Efficient Metric Collection in PyTorch: Avoiding the Performance Pitfalls of TorchMetrics | Towards Data Science
The metric collection is an integral part of each machine learning project, which allows us to track the performance of the model and control the progress of learning. Ideally, the metrics should be collected and calculated without any additional overhead costs in the learning process. However, like other components of the learning loop, ineffective metric calculations can introduce unnecessary overhead costs, increase training time and inflate training costs.
This post is the seventh in our series about the profiling and optimization of performance in Pytorch. The series was aimed at emphasizing the critical role of productivity analysis and optimization in the development of machine learning. Each post was focused at different stages of the training pipeline, demonstrating practical tools and methods for analyzing and increasing the use of resources and the effectiveness of the execution time.
In this issue, we are focused on the collection of metric. We will demonstrate how a naive implementation of a metric fee can negatively affect the performance of execution and investigate tools and methods for its analysis and optimization.
To implement our metric collection, we will use Torchmetrics a popular library designed to simplify and standardize metric indicators in Pytorch. Our goals will be:
- Demonstrate overhead costs for execution It is caused by a naive implementation of a metric fee.

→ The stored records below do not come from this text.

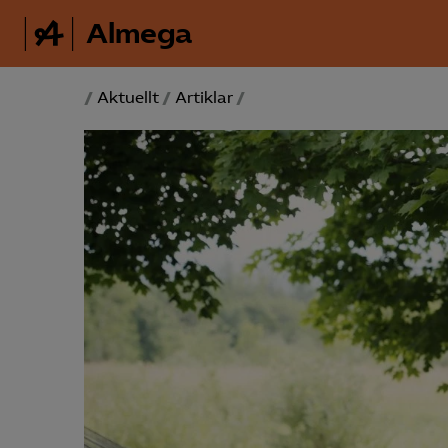
Almega
/
Aktuellt
/
Artiklar
/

- Use Pytorch profiles To determine the narrow places of performance presented by metric calculations.
- Demonstrate optimization methods To reduce the overhead costs of a metric fee.

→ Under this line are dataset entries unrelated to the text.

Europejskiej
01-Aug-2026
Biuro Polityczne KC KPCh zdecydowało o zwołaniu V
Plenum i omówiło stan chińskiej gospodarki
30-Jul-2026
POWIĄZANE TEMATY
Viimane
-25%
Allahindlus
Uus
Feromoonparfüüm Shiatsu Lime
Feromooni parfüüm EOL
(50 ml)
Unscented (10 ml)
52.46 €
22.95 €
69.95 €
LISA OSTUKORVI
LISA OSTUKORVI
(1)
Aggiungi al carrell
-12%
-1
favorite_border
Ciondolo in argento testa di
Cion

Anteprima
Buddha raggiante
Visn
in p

To facilitate our discussion, we will determine the Toy Pytorch model and evaluate how the metric collection can affect its implementation. We will conduct our experiments on the NVIDIA A40 graphic processor, with Pytorch 2.5.1 Docker Image and Torchmetrics 1.6.1.
It is important to note that the behavior of the metrics collection can vary greatly depending on the equipment, the implementation and architecture of the model. Fragments of the code presented in this post are intended only for demonstrative purposes. Please do not interpret our mention of which tool or technique as approval for its use.
Resnet toy model
In the code below, we determine the simple model of the classification of images with the base of Resnet-18.
import time
import torch
import torchvision
device = "cuda"
model = torchvision.models.resnet18().to(device)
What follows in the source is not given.